夢声(引用者注:徳川夢声) さて、昭和三十一年もおわろうとしてるんですがね、ひとつ、ことしの大きなできごとを回顧しますか。

池島 わたしの関係した最大のニュースは、「太陽の季節」ですよ。

夢声 これは単に文壇だけの問題ではなく、日本全国の問題だな。太陽の季節を大いに推進したのは、池島気象台でしたか。

池島 弁解さしていただくと、芥川賞委員会できまることってのは、われわれは、どうすることもできないんです。きまった以上、雑誌にのせなきゃならない。あれをのせたら、手紙がずいぶんまいりました。「おまえが元凶である」というんですよ。おもしろいのは、はじめは反対ばかりで、そのうちに、賛成がぽつぽつくるんです。半年ぐらいたったら、賛成のほうがすこし多くなりましたね。

(引用者中略)

夢声 「太陽の季節」の監督でも俳優でもないけども、おたくは、プロデューサーというわけでさあね。

池島 そうなりますかな。ほんとにおもうけになったのは、映画にされた日活さんです。雑誌がすこしよけいに売れたということだけですね、弊社としては。
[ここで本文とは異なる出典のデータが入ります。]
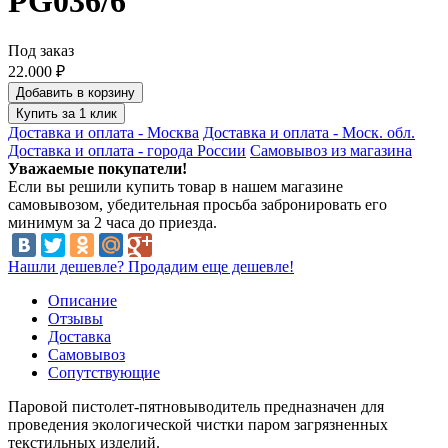
PG036/6
Под заказ
22.000 ₽
Добавить в корзину
Купить за 1 клик
Доставка и оплата - Москва
Доставка и оплата - Моск. обл.
Доставка и оплата - города России
Самовывоз из магазина
Уважаемые покупатели!
Если вы решили купить товар в нашем магазине
самовывозом, убедительная просьба забронировать его
минимум за 2 часа до приезда.
Нашли дешевле? Продадим еще дешевле!
Описание
Отзывы
Доставка
Самовывоз
Сопутствующие
Паровой пистолет-пятновыводитель предназначен для
проведения экологической чистки паром загрязненных
текстильных изделий.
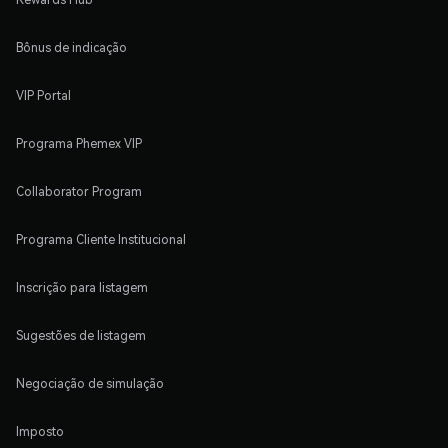
Bônus de indicação
VIP Portal
Programa Phemex VIP
Collaborator Program
Programa Cliente Institucional
Inscrição para listagem
Sugestões de listagem
Negociação de simulação
Imposto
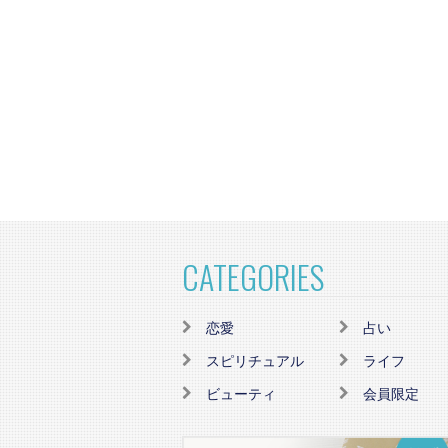
CATEGORIES
恋愛
占い
スピリチュアル
ライフ
ビューティ
会員限定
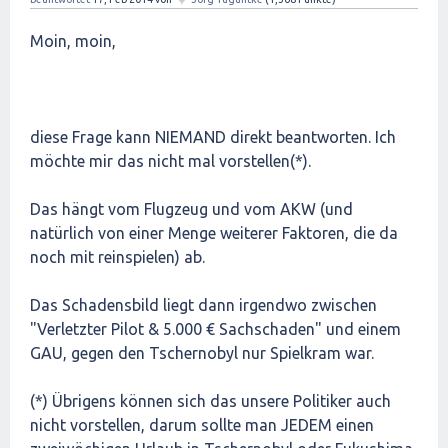
Moin, moin,
diese Frage kann NIEMAND direkt beantworten. Ich
möchte mir das nicht mal vorstellen(*).
Das hängt vom Flugzeug und vom AKW (und
natürlich von einer Menge weiterer Faktoren, die da
noch mit reinspielen) ab.
Das Schadensbild liegt dann irgendwo zwischen
"Verletzter Pilot & 5.000 € Sachschaden" und einem
GAU, gegen den Tschernobyl nur Spielkram war.
(*) Übrigens können sich das unsere Politiker auch
nicht vorstellen, darum sollte man JEDEM einen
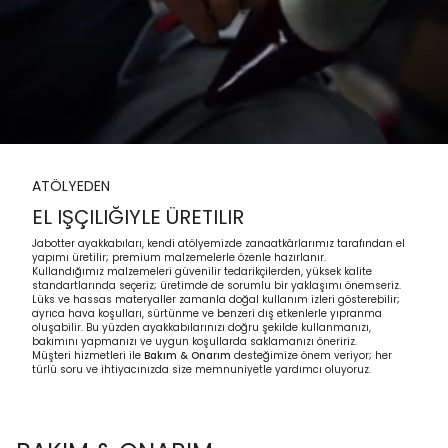
ATÖLYEDEN
EL IŞÇILIĞIYLE ÜRETILIR
Jabotter ayakkabıları, kendi atölyemizde zanaatkârlarımız tarafından el
yapımı üretilir; premium malzemelerle özenle hazırlanır.
Kullandığımız malzemeleri güvenilir tedarikçilerden, yüksek kalite
standartlarında seçeriz; üretimde de sorumlu bir yaklaşımı önemseriz.
Lüks ve hassas materyaller zamanla doğal kullanım izleri gösterebilir;
ayrıca hava koşulları, sürtünme ve benzeri dış etkenlerle yıpranma
oluşabilir. Bu yüzden ayakkabılarınızı doğru şekilde kullanmanızı,
bakımını yapmanızı ve uygun koşullarda saklamanızı öneririz.
Müşteri hizmetleri ile
Bakım & Onarım
desteğimize önem veriyor; her
türlü soru ve ihtiyacınızda size memnuniyetle yardımcı oluyoruz.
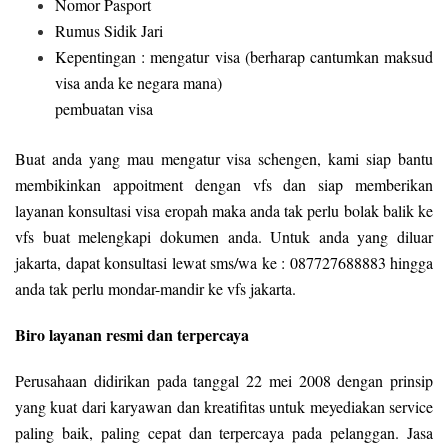
Nomor Pasport
Rumus Sidik Jari
Kepentingan : mengatur visa (berharap cantumkan maksud
visa anda ke negara mana)
pembuatan visa
Buat anda yang mau mengatur visa schengen, kami siap bantu
membikinkan appoitment dengan vfs dan siap memberikan
layanan konsultasi visa eropah maka anda tak perlu bolak balik ke
vfs buat melengkapi dokumen anda. Untuk anda yang diluar
jakarta, dapat konsultasi lewat sms/wa ke : 087727688883 hingga
anda tak perlu mondar-mandir ke vfs jakarta.
Biro layanan resmi dan terpercaya
Perusahaan didirikan pada tanggal 22 mei 2008 dengan prinsip
yang kuat dari karyawan dan kreatifitas untuk meyediakan service
paling baik, paling cepat dan terpercaya pada pelanggan. Jasa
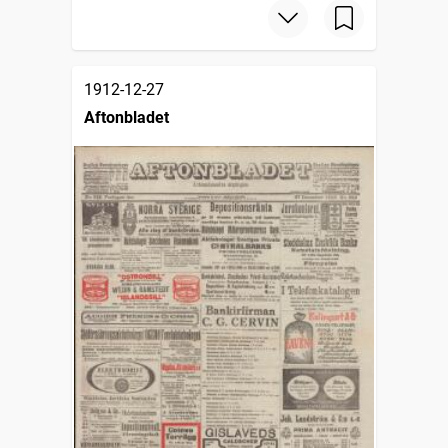
1912-12-27
Aftonbladet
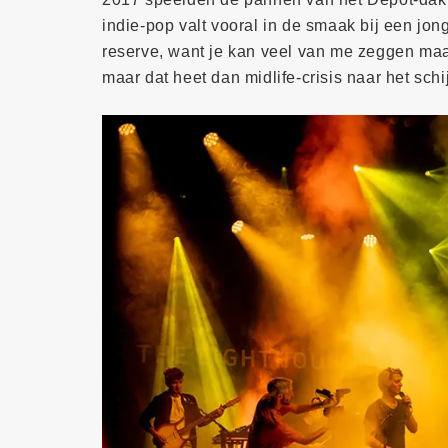
indie-pop valt vooral in de smaak bij een jon
reserve, want je kan veel van me zeggen maa
maar dat heet dan midlife-crisis naar het schi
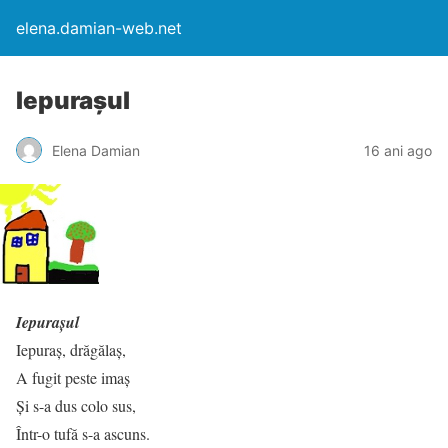
elena.damian-web.net
Iepuraşul
Elena Damian
16 ani ago
Iepuraşul
Iepuraş, drăgălaş,
A fugit peste imaş
Şi s-a dus colo sus,
Într-o tufă s-a ascuns.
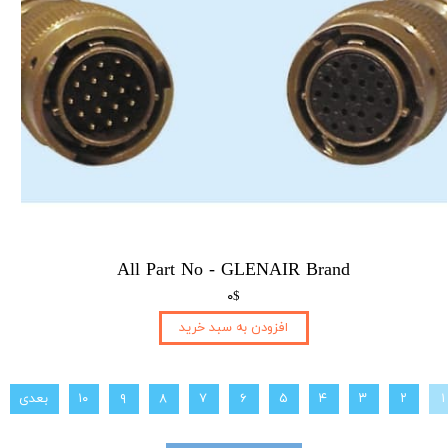
All Part No - GLENAIR Brand
۰$
افزودن به سبد خرید
۱
۲
۳
۴
۵
۶
۷
۸
۹
۱۰
بعدی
(笑)」(『週刊朝日』昭和31年/1956年12月30日号「問答有用」より)

 いっときの儲けはそれほどでなくとも、のちに渡るまでの文学賞効果をガッツリせしめて、悦に入っている。という感じが、ああいかにも、裏方であることに矜恃と生き甲斐をもっていた池島さんっぽいよなあ。

          ○

 昭和31年/1956年、あれだけ石原慎太郎フォーバーが起きたのも、そもそも『文藝春秋』が戦後立ち直り、毎月数十万部を売り上げる一大雑誌に伸長していたからこそです。

 ……ということで、少し戻りまして、池島さん率いる同社の社業発展について。当時の社長佐佐木茂索さんが、その原因を、やや冗談まじりに語っています。
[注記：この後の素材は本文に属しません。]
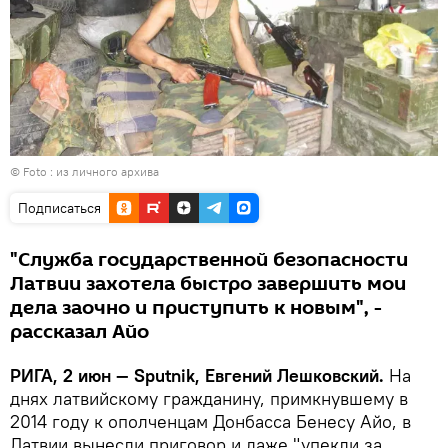
© Foto : из личного архива
Подписаться
"Служба государственной безопасности
Латвии захотела быстро завершить мои
дела заочно и приступить к новым", -
рассказал Айо
РИГА, 2 июн — Sputnik, Евгений Лешковский.
На
днях латвийскому гражданину, примкнувшему в
2014 году к ополченцам Донбасса Бенесу Айо, в
Латвии вынесли приговор и даже "упекли за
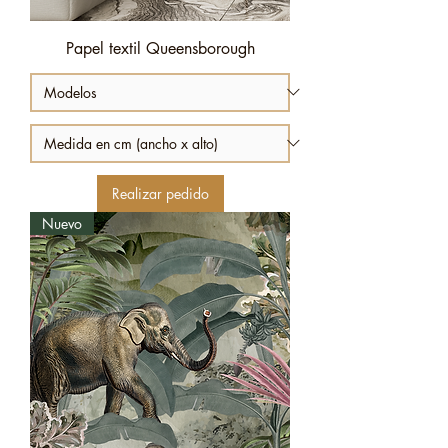
Papel textil Queensborough
Realizar pedido
Nuevo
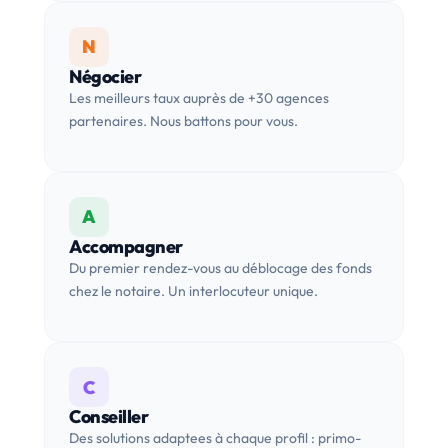
N
Négocier
Les meilleurs taux auprès de +30 agences
partenaires. Nous battons pour vous.
A
Accompagner
Du premier rendez-vous au déblocage des fonds
chez le notaire. Un interlocuteur unique.
C
Conseiller
Des solutions adaptees à chaque profil : primo-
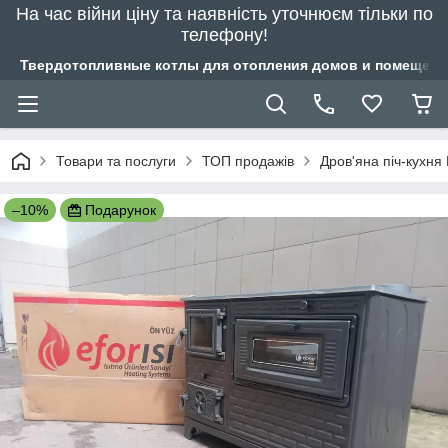
На час війни ціну та наявність уточнюєм тільки по
телефону!
Твердотопливные котлы для отопления домов и помещений
Товари та послуги
ТОП продажів
Дров'яна піч-кухня
–10%
Подарунок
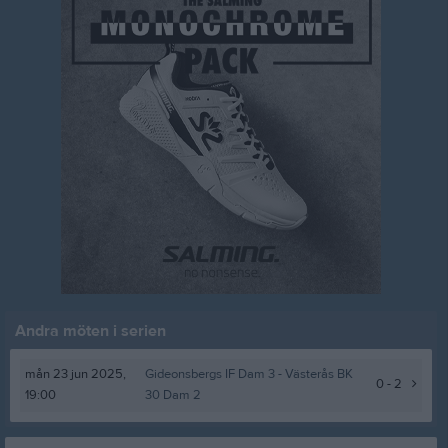
Andra möten i serien
mån 23 jun 2025,
Gideonsbergs IF Dam 3
- Västerås BK
0 - 2
19:00
30 Dam 2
嶋中(引用者注:嶋中鵬二) しかしその戦後「文藝春秋」の部数が伸びたというのは、これはもう歴史的にも珍らしいことだし、大変に驚異的な現象だと思うんですけれども、その一番大きな原因は、どこにあったんでしょう?

佐佐木 一番大きな原因は、ま、やっぱり池島がですね、思い切って、僕なんか気恥かしいと思うような標題でですね、内容もそういったものを……(笑)臆面もなく……(笑)載せたと、それが世間に受けたと、こういうことじゃないですか。つまり僕の方が常識人であって、池島の方が非常識人で、非常識人が勝ったということじゃないですか。(笑)

嶋中 ははあ。

佐佐木 今までの編集者だったらですね、少なくとも作家をやって来た人間だったら、気恥かしいと思うようなことが、彼には欠けて居ったと……(笑)いうことじゃないですか。

池島 それをまた黙って見ている臆面なさ……。(笑)」(『文壇よもやま話』「佐佐木茂索の巻」より)
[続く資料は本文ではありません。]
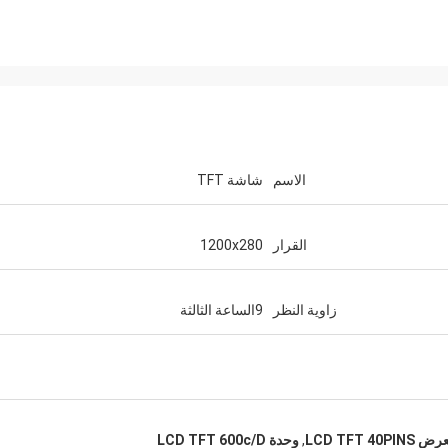
الاسم
شاشة TFT
القرار
1200x280
زاوية النظر
9الساعة الثالثة
LCD TFT 40
,
وحدة LCD TFT 600c/D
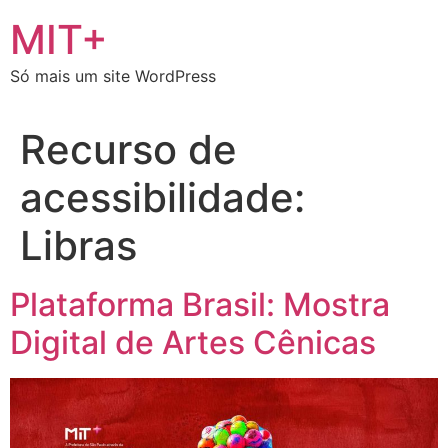
Ir
MIT+
para
o
Só mais um site WordPress
conteúdo
Recurso de
acessibilidade:
Libras
Plataforma Brasil: Mostra
Digital de Artes Cênicas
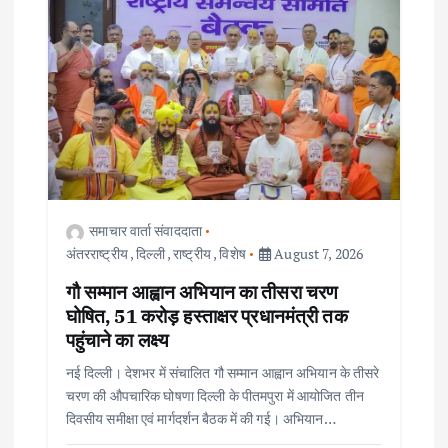
समाचार वार्ता संवाददाता
अंतरराष्ट्रीय
,
दिल्ली
,
राष्ट्रीय
,
विशेष
August 7, 2026
गौ सम्मान आह्वान अभियान का तीसरा चरण
घोषित, 51 करोड़ हस्ताक्षर प्रधानमंत्री तक
पहुंचाने का लक्ष्य
नई दिल्ली। देशभर में संचालित गौ सम्मान आह्वान अभियान के तीसरे
चरण की औपचारिक घोषणा दिल्ली के पीतमपुरा में आयोजित तीन
दिवसीय समीक्षा एवं मार्गदर्शन बैठक में की गई। अभियान…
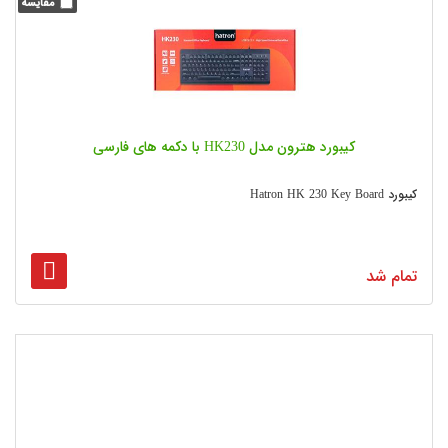
کیبورد هترون مدل HK230 با دکمه های فارسی
کیبورد Hatron HK 230 Key Board
تمام شد
10
...
3
2
1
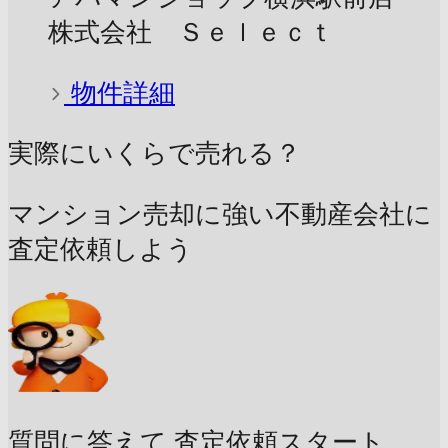
株式会社 Ｓｅｌｅｃｔ
物件詳細
実際にいくらで売れる？
マンション売却に強い不動産会社に
査定依頼しよう
質問に答えて
査定依頼スタート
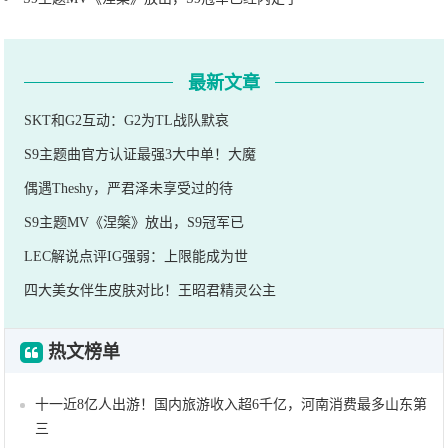
最新文章
SKT和G2互动：G2为TL战队默哀
S9主题曲官方认证最强3大中单！大魔
偶遇Theshy，严君泽未享受过的待
S9主题MV《涅槃》放出，S9冠军已
LEC解说点评IG强弱：上限能成为世
四大美女伴生皮肤对比！王昭君精灵公主
热文榜单
十一近8亿人出游！国内旅游收入超6千亿，河南消费最多山东第
三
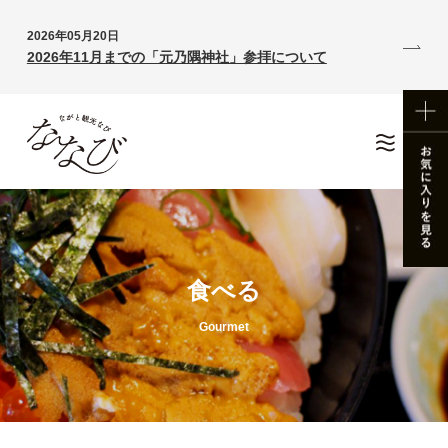
2026年05月20日
2026年11月までの「元乃隅神社」参拝について
食べる
Gourmet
 ここの部分について、手厳しい見解を示しているのが、池島信平さんの薫陶をうけた堤堯さんです。僕は常識人・このひと非常識人、みたいな物言いをしているけど、非常識人だからこそ8万部の雑誌を40万部にできたんじゃないか、と力説しています。

「ここ(引用者注:佐佐木茂索の発言)には明らかに嫉妬がある。この社長が死んだとき、「佐々木さんが生きていれば、池島さんは社長になれなかったろう」という先輩社員の観測をずいぶんと聞いた。「非常識人」を社長にするわけもあるまい。ただし、「常識人」の編集が、八万部から四十万部への荒業を成し遂げることは到底出来ない。「非常識」が「大常識」に通じる逆説を、この人は見ていない。」(『WiLL』平成20年/2008年9月号 堤堯「ある編集者のオデッセイ 文藝春秋とともに 「非常識人」・池島信平さんの死」より)

 なるほど。結果論のようなハナシではありますが、直木賞が世間で持てはやされるようになった土台には、芥川賞に対する報道の過熱があったわけで、芥川賞が注目されるようになるためには、40万雑誌『文藝春秋』誌っていう礎が不可欠だったわけで、それはつまり、池島信平さんの非常識さ=大常識さのおかげであった、と。

 よく生き残ったと思います。『文藝春秋』。池島さんは、直木賞・芥川賞の拠って立つ土壌を盤石なものに仕立て上げたひとでした。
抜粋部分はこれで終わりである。